▶ [WORK REQUIRED]: All of the data below is to be printed again exactly.

◆ ◆ ◆ ◆ ◆

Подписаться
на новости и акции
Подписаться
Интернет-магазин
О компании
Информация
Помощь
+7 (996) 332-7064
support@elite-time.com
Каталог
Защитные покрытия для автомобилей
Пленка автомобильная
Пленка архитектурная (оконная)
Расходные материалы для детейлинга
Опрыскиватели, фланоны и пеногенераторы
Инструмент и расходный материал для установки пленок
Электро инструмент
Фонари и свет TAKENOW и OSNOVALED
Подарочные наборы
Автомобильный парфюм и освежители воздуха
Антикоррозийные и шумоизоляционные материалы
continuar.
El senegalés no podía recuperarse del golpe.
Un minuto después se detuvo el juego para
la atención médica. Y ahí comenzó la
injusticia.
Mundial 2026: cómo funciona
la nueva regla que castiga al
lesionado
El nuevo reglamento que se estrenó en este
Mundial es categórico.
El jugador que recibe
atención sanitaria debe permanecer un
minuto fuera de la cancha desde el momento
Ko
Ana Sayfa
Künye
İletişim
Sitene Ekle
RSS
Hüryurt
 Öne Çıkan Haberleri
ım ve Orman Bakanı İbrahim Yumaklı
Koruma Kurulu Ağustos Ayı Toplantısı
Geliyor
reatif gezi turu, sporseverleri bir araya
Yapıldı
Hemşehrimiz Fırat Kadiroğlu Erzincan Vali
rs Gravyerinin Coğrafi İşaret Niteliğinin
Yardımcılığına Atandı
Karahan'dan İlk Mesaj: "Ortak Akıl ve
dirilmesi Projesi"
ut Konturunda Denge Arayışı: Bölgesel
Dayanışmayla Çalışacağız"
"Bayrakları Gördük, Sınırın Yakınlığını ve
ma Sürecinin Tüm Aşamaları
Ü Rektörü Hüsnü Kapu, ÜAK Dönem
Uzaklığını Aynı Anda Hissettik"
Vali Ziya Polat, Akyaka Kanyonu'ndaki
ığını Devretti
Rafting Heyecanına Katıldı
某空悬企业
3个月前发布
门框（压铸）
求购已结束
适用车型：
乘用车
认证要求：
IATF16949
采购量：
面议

◆ ◆ ◆ ◆ ◆

▶ [ANSWER BELOW]:
Подписаться
на новости и акции
Подписаться
Интернет-магазин
О компании
Информация
Помощь
+7 (996) 332-7064
support@elite-time.com
Каталог
Защитные покрытия для автомобилей
Пленка автомобильная
Пленка архитектурная (оконная)
Расходные материалы для детейлинга
Опрыскиватели, фланоны и пеногенераторы
Инструмент и расходный материал для установки пленок
Электро инструмент
Фонари и свет TAKENOW и OSNOVALED
Подарочные наборы
Автомобильный парфюм и освежители воздуха
Антикоррозийные и шумоизоляционные материалы
continuar.
El senegalés no podía recuperarse del golpe.
Un minuto después se detuvo el juego para
la atención médica. Y ahí comenzó la
injusticia.
Mundial 2026: cómo funciona
la nueva regla que castiga al
lesionado
El nuevo reglamento que se estrenó en este
Mundial es categórico.
El jugador que recibe
atención sanitaria debe permanecer un
minuto fuera de la cancha desde el momento
Ko
Ana Sayfa
Künye
İletişim
Sitene Ekle
RSS
Hüryurt
 Öne Çıkan Haberleri
ım ve Orman Bakanı İbrahim Yumaklı
Koruma Kurulu Ağustos Ayı Toplantısı
Geliyor
reatif gezi turu, sporseverleri bir araya
Yapıldı
Hemşehrimiz Fırat Kadiroğlu Erzincan Vali
rs Gravyerinin Coğrafi İşaret Niteliğinin
Yardımcılığına Atandı
Karahan'dan İlk Mesaj: "Ortak Akıl ve
dirilmesi Projesi"
ut Konturunda Denge Arayışı: Bölgesel
Dayanışmayla Çalışacağız"
"Bayrakları Gördük, Sınırın Yakınlığını ve
ma Sürecinin Tüm Aşamaları
Ü Rektörü Hüsnü Kapu, ÜAK Dönem
Uzaklığını Aynı Anda Hissettik"
Vali Ziya Polat, Akyaka Kanyonu'ndaki
ığını Devretti
Rafting Heyecanına Katıldı
某空悬企业
3个月前发布
门框（压铸）
求购已结束
适用车型：
乘用车
认证要求：
IATF16949
采购量：
面议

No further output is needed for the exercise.